Configuring Experiments
Setting up an experiment is a core flow in Statsig. In Warehouse Native, there's two modes to setting up an experiment. In one, you'll connect to existing assignment data from your warehouse. In the other, you'll configure the experiment in Statsig, use the Statsig SDK, and then analyze the resulting exposures in your warehouse.
This page goes through creating and configuring an experiment for analysis in Statsig. There are many options and settings; for most A/B/n experiments, defaults will yield a standard, powerful analysis.
Creating An Experiment
To create an experiment, you can go to the experiments tab in your console and press the create button.
There's two types of experiments in Statsig Warehouse Native:
- Analyze: these are for 3rd-party or in-house exposure sources
- Assign & Analyze: these are Statsig-configured experiments. You can set up all of the configuration here, implement it through Statsig SDKs, and track results.
Next, you'll give the experiment a name, specify your hypothesis, and pick the experiment from your exposure sources. You can sync sources if your exposure isn't loaded in the dropdown.
You'll need to specify the control group as well as the ID type the experiment is using here.
Choose Metrics
You'll land in the setup page for the experiment. Here, you can further refine your hypothesis and add the Primary and Secondary metrics for your experiment.
- Primary metrics should be a short list (1-3) of metrics that specify your overall evaluation criteria for the experiment. Generally this is one target metric, and a first-mile metric (e.g. revenue, and checkout clicks)
- Secondary metrics are guardrails and explanatory metrics. These are more observational in nature, and should be treated as less conclusive. Applying bonferroni corrections is a way to formalize this approach, though it can be overly conservative.
Choose Groups
Statsig infers the groups and group splits in your experiment, but you should check and correct the splits to make sure SRM checks can work as intended.
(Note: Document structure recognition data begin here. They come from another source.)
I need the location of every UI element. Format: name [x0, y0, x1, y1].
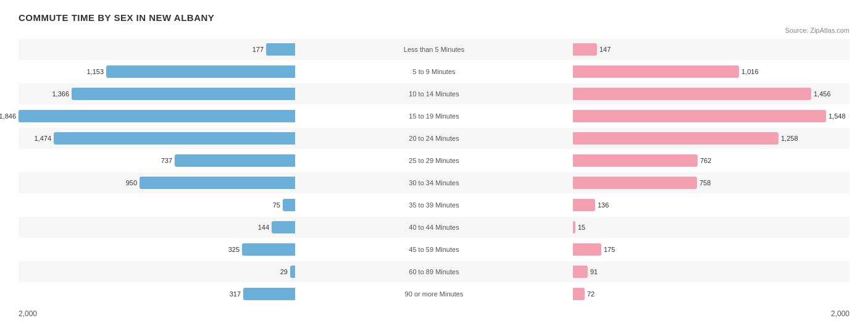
axis-row: 2,000 2,000 — [19, 307, 849, 321]
female-value: 72 — [587, 290, 595, 298]
female-value: 175 — [604, 246, 615, 253]
female-bar-container: 72 — [502, 288, 849, 300]
row-label: 5 to 9 Minutes — [366, 68, 502, 75]
male-value: 737 — [161, 157, 172, 164]
male-bar-container: 1,153 — [19, 65, 366, 78]
row-label: 15 to 19 Minutes — [366, 112, 502, 120]
male-value: 950 — [126, 179, 137, 187]
male-bar-container: 1,846 — [19, 110, 366, 122]
female-bar: 1,548 — [573, 110, 826, 122]
male-bar: 144 — [272, 221, 295, 233]
chart-row: 90 or more Minutes31772 — [19, 283, 849, 304]
male-bar-container: 1,366 — [19, 88, 366, 100]
female-bar-container: 1,456 — [502, 88, 849, 100]
male-value: 1,474 — [34, 135, 51, 142]
male-bar-container: 29 — [19, 266, 366, 278]
male-bar: 950 — [140, 177, 295, 189]
female-bar-container: 175 — [502, 243, 849, 256]
chart-container: COMMUTE TIME BY SEX IN NEW ALBANY Source… — [19, 12, 849, 323]
row-label: 25 to 29 Minutes — [366, 157, 502, 164]
chart-row: 30 to 34 Minutes950758 — [19, 172, 849, 193]
female-bar-container: 147 — [502, 43, 849, 56]
male-bar: 75 — [283, 199, 295, 211]
chart-row: 45 to 59 Minutes325175 — [19, 239, 849, 260]
male-bar-container: 317 — [19, 288, 366, 300]
male-value: 1,366 — [52, 90, 69, 98]
male-bar: 1,474 — [54, 132, 295, 145]
male-bar: 317 — [243, 288, 295, 300]
male-bar-container: 144 — [19, 221, 366, 233]
female-value: 1,016 — [741, 68, 759, 75]
female-bar: 147 — [573, 43, 597, 56]
female-bar-container: 136 — [502, 199, 849, 211]
female-bar-container: 762 — [502, 154, 849, 167]
male-value: 177 — [252, 46, 264, 53]
male-value: 325 — [228, 246, 240, 253]
female-bar-container: 15 — [502, 221, 849, 233]
female-bar-container: 91 — [502, 266, 849, 278]
row-label: 35 to 39 Minutes — [366, 201, 502, 209]
male-bar: 29 — [290, 266, 295, 278]
male-bar-container: 75 — [19, 199, 366, 211]
chart-row: 40 to 44 Minutes14415 — [19, 217, 849, 238]
female-bar: 758 — [573, 177, 697, 189]
male-bar: 1,366 — [72, 88, 295, 100]
female-value: 147 — [599, 46, 611, 53]
row-label: 90 or more Minutes — [366, 290, 502, 298]
female-bar: 175 — [573, 243, 601, 256]
chart-row: Less than 5 Minutes177147 — [19, 39, 849, 60]
row-label: 60 to 89 Minutes — [366, 268, 502, 275]
female-bar: 762 — [573, 154, 698, 167]
male-bar: 1,846 — [19, 110, 295, 122]
female-bar: 1,456 — [573, 88, 811, 100]
female-bar: 1,016 — [573, 65, 739, 78]
chart-row: 5 to 9 Minutes1,1531,016 — [19, 61, 849, 82]
female-value: 1,548 — [828, 112, 846, 120]
female-value: 1,258 — [781, 135, 798, 142]
row-label: 20 to 24 Minutes — [366, 135, 502, 142]
female-value: 136 — [598, 201, 609, 209]
female-value: 1,456 — [814, 90, 831, 98]
male-bar: 325 — [242, 243, 295, 256]
female-bar-container: 758 — [502, 177, 849, 189]
row-label: 30 to 34 Minutes — [366, 179, 502, 187]
male-value: 75 — [273, 201, 280, 209]
axis-right-label: 2,000 — [831, 309, 849, 318]
female-bar-container: 1,258 — [502, 132, 849, 145]
row-label: 40 to 44 Minutes — [366, 224, 502, 231]
male-value: 1,846 — [0, 112, 16, 120]
female-bar-container: 1,548 — [502, 110, 849, 122]
row-label: Less than 5 Minutes — [366, 46, 502, 53]
male-bar: 1,153 — [106, 65, 295, 78]
male-bar-container: 177 — [19, 43, 366, 56]
male-value: 1,153 — [86, 68, 104, 75]
male-value: 144 — [258, 224, 269, 231]
male-bar: 177 — [266, 43, 295, 56]
male-bar-container: 325 — [19, 243, 366, 256]
male-bar-container: 950 — [19, 177, 366, 189]
row-label: 10 to 14 Minutes — [366, 90, 502, 98]
chart-row: 35 to 39 Minutes75136 — [19, 195, 849, 216]
chart-row: 15 to 19 Minutes1,8461,548 — [19, 106, 849, 127]
male-bar-container: 1,474 — [19, 132, 366, 145]
female-value: 762 — [700, 157, 711, 164]
female-bar: 15 — [573, 221, 575, 233]
male-bar: 737 — [175, 154, 295, 167]
female-value: 15 — [578, 224, 585, 231]
chart-row: 10 to 14 Minutes1,3661,456 — [19, 83, 849, 104]
chart-title: COMMUTE TIME BY SEX IN NEW ALBANY — [19, 12, 849, 23]
male-value: 29 — [280, 268, 288, 275]
chart-row: 60 to 89 Minutes2991 — [19, 261, 849, 282]
chart-row: 25 to 29 Minutes737762 — [19, 150, 849, 171]
male-bar-container: 737 — [19, 154, 366, 167]
female-bar: 91 — [573, 266, 588, 278]
female-bar-container: 1,016 — [502, 65, 849, 78]
female-value: 758 — [699, 179, 711, 187]
chart-row: 20 to 24 Minutes1,4741,258 — [19, 128, 849, 149]
female-bar: 136 — [573, 199, 595, 211]
male-value: 317 — [230, 290, 241, 298]
female-value: 91 — [590, 268, 598, 275]
chart-area: Less than 5 Minutes1771475 to 9 Minutes1… — [19, 39, 849, 304]
female-bar: 72 — [573, 288, 585, 300]
source-label: Source: ZipAtlas.com — [19, 27, 849, 34]
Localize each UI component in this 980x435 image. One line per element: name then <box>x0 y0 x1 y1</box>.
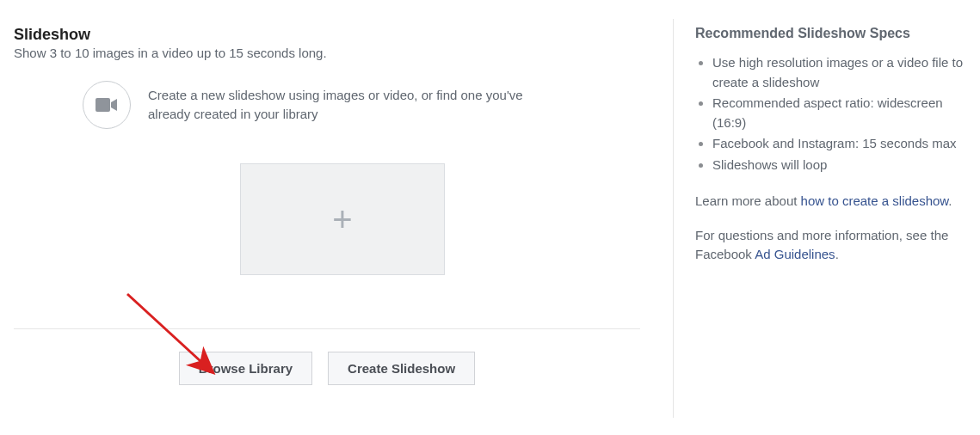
main-panel: Slideshow Show 3 to 10 images in a video… <box>0 0 671 435</box>
svg-rect-0 <box>96 98 110 112</box>
questions-suffix: . <box>835 247 839 261</box>
learn-more-block: Learn more about how to create a slidesh… <box>695 192 971 211</box>
learn-prefix: Learn more about <box>695 193 801 208</box>
questions-block: For questions and more information, see … <box>695 226 971 264</box>
specs-title: Recommended Slideshow Specs <box>695 26 971 41</box>
add-media-placeholder[interactable]: + <box>240 163 445 275</box>
specs-item: Recommended aspect ratio: widescreen (16… <box>712 94 971 132</box>
learn-more-link[interactable]: how to create a slideshow <box>801 193 949 208</box>
browse-library-button[interactable]: Browse Library <box>179 352 312 385</box>
ad-guidelines-link[interactable]: Ad Guidelines <box>755 247 835 261</box>
specs-item: Facebook and Instagram: 15 seconds max <box>712 134 971 154</box>
page-title: Slideshow <box>14 26 671 44</box>
specs-panel: Recommended Slideshow Specs Use high res… <box>671 0 980 435</box>
tip-text: Create a new slideshow using images or v… <box>148 86 544 124</box>
video-camera-icon <box>83 81 131 129</box>
specs-item: Use high resolution images or a video fi… <box>712 53 971 92</box>
page-subtitle: Show 3 to 10 images in a video up to 15 … <box>14 46 671 60</box>
specs-list: Use high resolution images or a video fi… <box>695 53 971 175</box>
plus-icon: + <box>332 202 352 236</box>
tip-row: Create a new slideshow using images or v… <box>83 81 671 129</box>
specs-item: Slideshows will loop <box>712 156 971 175</box>
create-slideshow-button[interactable]: Create Slideshow <box>328 352 475 385</box>
learn-suffix: . <box>948 193 952 208</box>
divider-vertical <box>673 19 674 418</box>
button-row: Browse Library Create Slideshow <box>14 329 640 385</box>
Here, you can also rename groups or delete irrelevant groups.
Advanced Settings
Statsig has many settings you can configure in your experiment. Defaults for these can be set at the org level as well. These include:
- Frequentist vs. Bayesian analysis
- Target duration of the experiment
- Whether to apply Sequential Testing adjustments
- Allocation Duration
- You can choose to stop enrolling new users into the experiment after X days
- Note that you need to set up Persistent Assignment to retain already-enrolled users to stay in the same group
- Cohort Duration
- You can choose to specify a timeline for collecting metric data
- Whether to allow cohort metrics to mature after experiment end
- ID stitching
- Whether and how to apply Bonferroni Correction
- Default Confidence Intervals
- Default rollup windows for result readouts (cumulative, 1, 7, 14, or 28 days from the analysis date)
- Turbo Mode
- You can choose to skip the calculations for time series
- This is useful if you want to reduce cost and runtime, and you only care about the overall effect
- Filter exposures by qualifying event
- Only applicable in Analyze-only experiments
- Filter assignment source
- Add optional, additional filters on the experiment's assignment source. By default, the assignment source is filtered to the experiment and groups being analyzed. This setting can be used to make the primary scorecard ignore known bad actors, or analyze a sub-population in the main scorecard.
Start The Experiment
With all this done, press Save and Analyze to start the experiment. You'll be prompted to finalize the dates, experiment status, and optionally set up a schedule to reload experiment results.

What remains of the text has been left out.